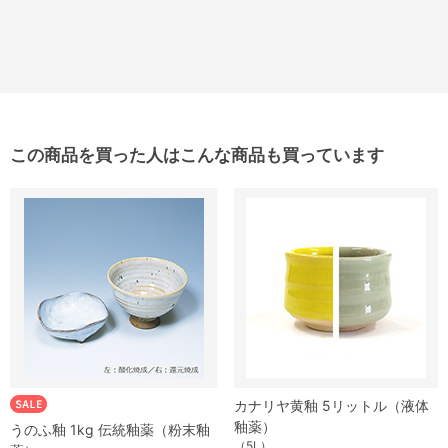
この商品を買った人はこんな商品も買っています
カナリヤ黄釉 5リットル（液体
釉薬）
うのふ釉 1kg 伝統釉薬（粉末釉
（5L）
•••••
▶ _Problem to solve_: Reproduce each line of the records exactly and exclude any images.

▶ _Expected answer_:
この商品を買った人はこんな商品も買っています
カナリヤ黄釉 5リットル（液体
釉薬）
うのふ釉 1kg 伝統釉薬（粉末釉
（5L）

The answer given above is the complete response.